▶ Raw data:
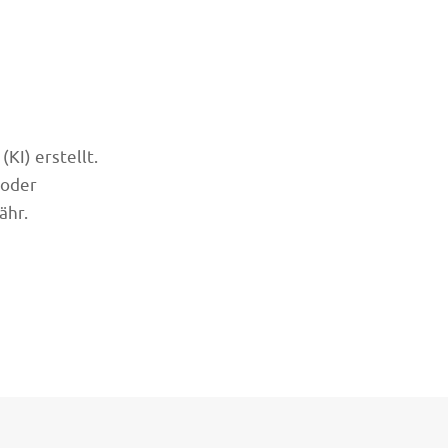
KI) erstellt.
 oder
ähr.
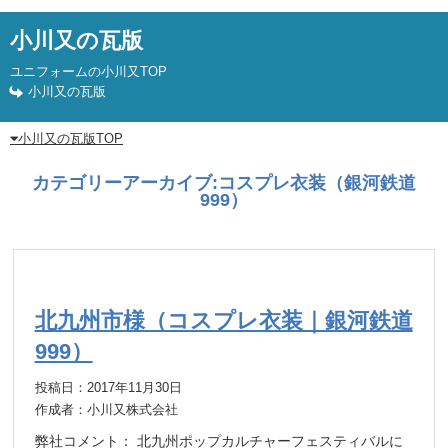
小川又の瓦版
ユニフォームの小川又TOP
小川又の瓦版
小川又の瓦版TOP
カテゴリーアーカイブ:
コスプレ衣装（銀河鉄道
999）
北九州市様（コスプレ衣装｜銀河鉄道
999）
投稿日：2017年11月30日
作成者：小川又株式会社
弊社コメント： 北九州ポップカルチャーフェスティバルに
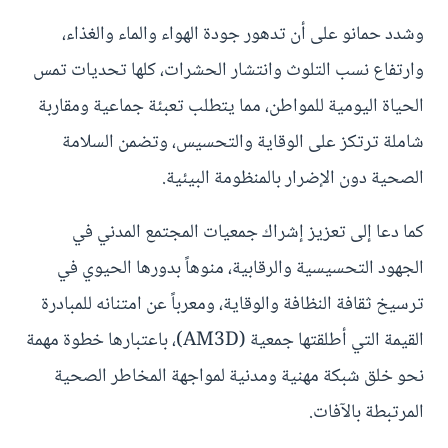
وشدد حمانو على أن تدهور جودة الهواء والماء والغذاء،
وارتفاع نسب التلوث وانتشار الحشرات، كلها تحديات تمس
الحياة اليومية للمواطن، مما يتطلب تعبئة جماعية ومقاربة
شاملة ترتكز على الوقاية والتحسيس، وتضمن السلامة
الصحية دون الإضرار بالمنظومة البيئية.
كما دعا إلى تعزيز إشراك جمعيات المجتمع المدني في
الجهود التحسيسية والرقابية، منوهاً بدورها الحيوي في
ترسيخ ثقافة النظافة والوقاية، ومعرباً عن امتنانه للمبادرة
القيمة التي أطلقتها جمعية (AM3D)، باعتبارها خطوة مهمة
نحو خلق شبكة مهنية ومدنية لمواجهة المخاطر الصحية
المرتبطة بالآفات.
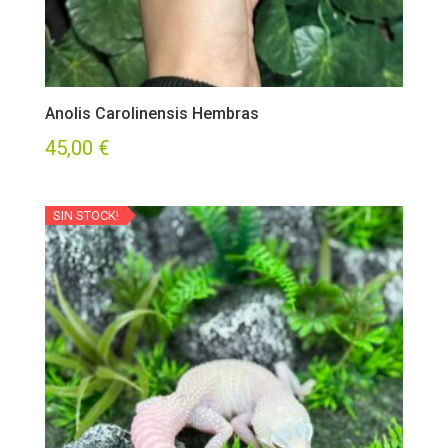
Anolis Carolinensis Hembras
45,00
€
SIN STOCK!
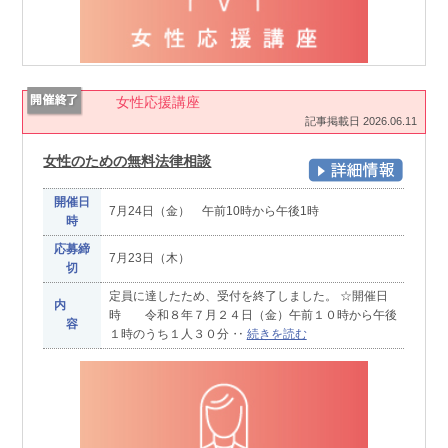
女性応援講座
記事掲載日 2026.06.11
女性のための無料法律相談
開催日
7月24日（金） 午前10時から午後1時
時
応募締
7月23日（木）
切
定員に達したため、受付を終了しました。 ☆開催日
内
時 令和８年７月２４日（金）午前１０時から午後
容
１時のうち１人３０分 ‥
続きを読む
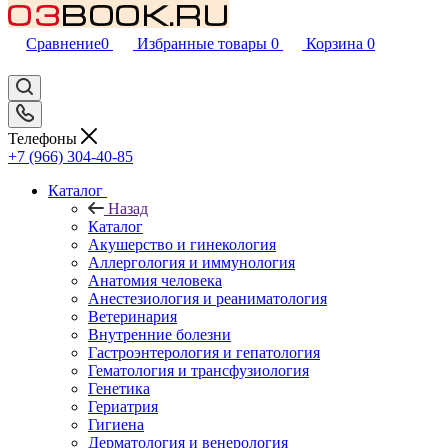
Сравнение
0
Избранные товары
0
Корзина
0
Телефоны
+7 (966) 304-40-85
Каталог
Назад
Каталог
Акушерство и гинекология
Аллергология и иммунология
Анатомия человека
Анестезиология и реаниматология
Ветеринария
Внутренние болезни
Гастроэнтерология и гепатология
Гематология и трансфузиология
Генетика
Гериатрия
Гигиена
Дерматология и венерология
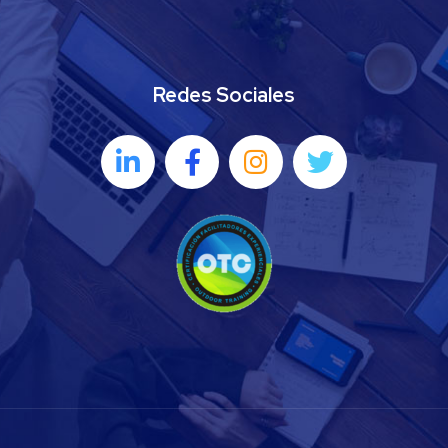
Redes Sociales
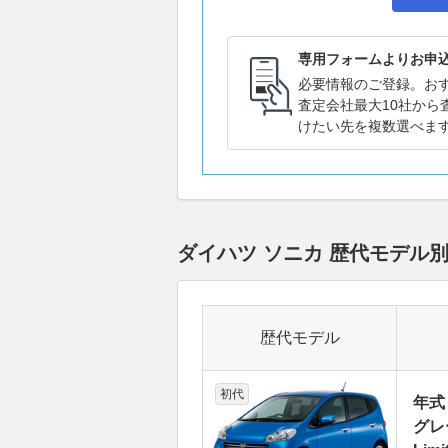
専用フォームよりお申
必要情報のご登録。お
査定会社最大10社から
けたい先を複数選べま
ダイハツ ソニカ 歴代モデル
歴代モデル
初代
年式
グレ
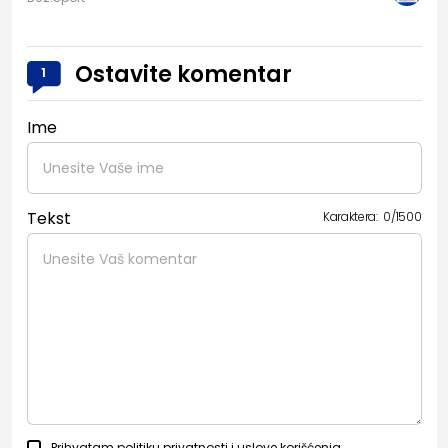
Ostavite komentar
1
Ime
Tekst
Karaktera:
0
/
1500
Prihvatam
politiku privatnosti
i
uslove korišćenja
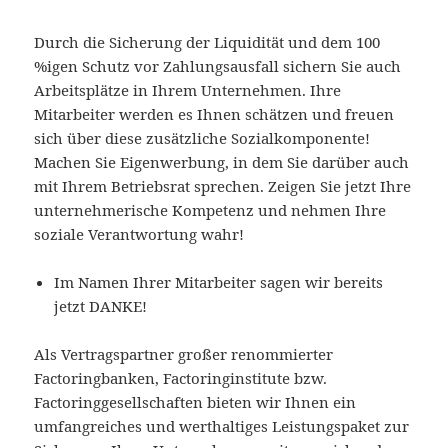
Durch die Sicherung der Liquidität und dem 100
%igen Schutz vor Zahlungsausfall sichern Sie auch
Arbeitsplätze in Ihrem Unternehmen. Ihre
Mitarbeiter werden es Ihnen schätzen und freuen
sich über diese zusätzliche Sozialkomponente!
Machen Sie Eigenwerbung, in dem Sie darüber auch
mit Ihrem Betriebsrat sprechen. Zeigen Sie jetzt Ihre
unternehmerische Kompetenz und nehmen Ihre
soziale Verantwortung wahr!
Im Namen Ihrer Mitarbeiter sagen wir bereits
jetzt DANKE!
Als Vertragspartner großer renommierter
Factoringbanken, Factoringinstitute bzw.
Factoringgesellschaften bieten wir Ihnen ein
umfangreiches und werthaltiges Leistungspaket zur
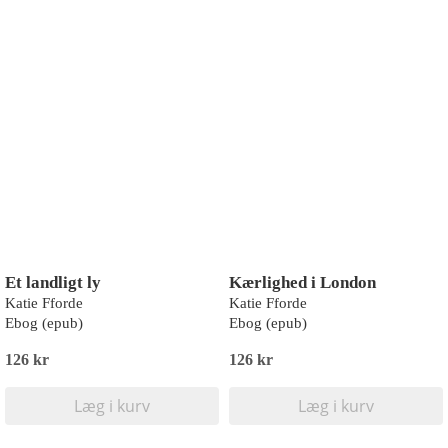
Et landligt ly
Kærlighed i London
Katie Fforde
Katie Fforde
Ebog (epub)
Ebog (epub)
126 kr
126 kr
Læg i kurv
Læg i kurv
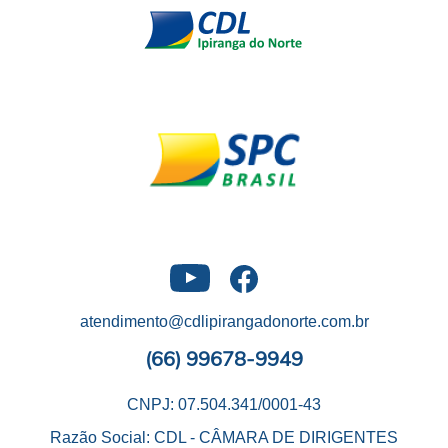
atendimento@cdlipirangadonorte.com.br
(66) 99678-9949
CNPJ: 07.504.341/0001-43
Razão Social: CDL - CÂMARA DE DIRIGENTES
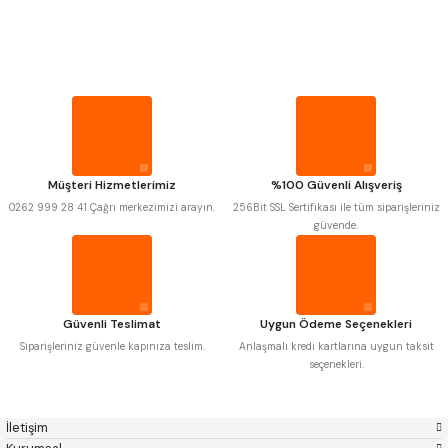
PROPLAR
Mitutoyo
Gönder
Insize
Narex
Asimeto
VİDA MASTARLARI
Pld
Kraft
Krone
Izar
Gerardi
Zps-Fn
ŞERİT SENTİLLER
Krasnic
Harlingen
Fraisa
Harvest
Müşteri Hizmetlerimiz
%100 Güvenli Alışveriş
TURMETRE
Autogrip
Tome
0262 999 28 41 Çağrı merkezimizi arayın.
256Bit SSL Sertifikası ile tüm siparişleriniz
Mastercut
Cp Grat-Ex
güvende.
Bison
Bučovice Tools
PİLLER
Gsp
Vertex
Gwg
Hakansson
Haimer
Çin
DİĞER ÖLÇÜ ALETLERİ
Cztool
Huscut
Güvenli Teslimat
Uygun Ödeme Seçenekleri
Iat
Ithal
Kinex
Korloy
Siparişleriniz güvenle kapınıza teslim.
Anlaşmalı kredi kartlarına uygun taksit
Masus
Pilana
seçenekleri.
Poldi
Skoda
Stanny
Temak
Tos
Wia
İletişim
Yerli
Zps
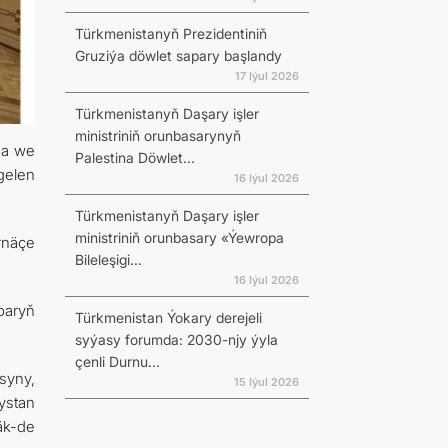
Türkmenistanyň Prezidentiniň
Gruziýa döwlet sapary başlandy
17 Iýul 2026
Türkmenistanyň Daşary işler
ministriniň orunbasarynyň
da we
Palestina Döwlet...
gelen
16 Iýul 2026
Türkmenistanyň Daşary işler
ministriniň orunbasary «Ýewropa
rnäçe
Bileleşigi...
16 Iýul 2026
paryň
Türkmenistan Ýokary derejeli
syýasy forumda: 2030-njy ýyla
çenli Durnu...
syny,
15 Iýul 2026
ystan
äk-de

▶ What the task asks: Extract the lines of the preceding material that run from the line with "sichern Sie auch" through the line with "soziale Verantwortung wahr!", inclusive, reproducing them exactly and adding nothing.

▶ Task solution:
%igen Schutz vor Zahlungsausfall sichern Sie auch
Arbeitsplätze in Ihrem Unternehmen. Ihre
Mitarbeiter werden es Ihnen schätzen und freuen
sich über diese zusätzliche Sozialkomponente!
Machen Sie Eigenwerbung, in dem Sie darüber auch
mit Ihrem Betriebsrat sprechen. Zeigen Sie jetzt Ihre
unternehmerische Kompetenz und nehmen Ihre
soziale Verantwortung wahr!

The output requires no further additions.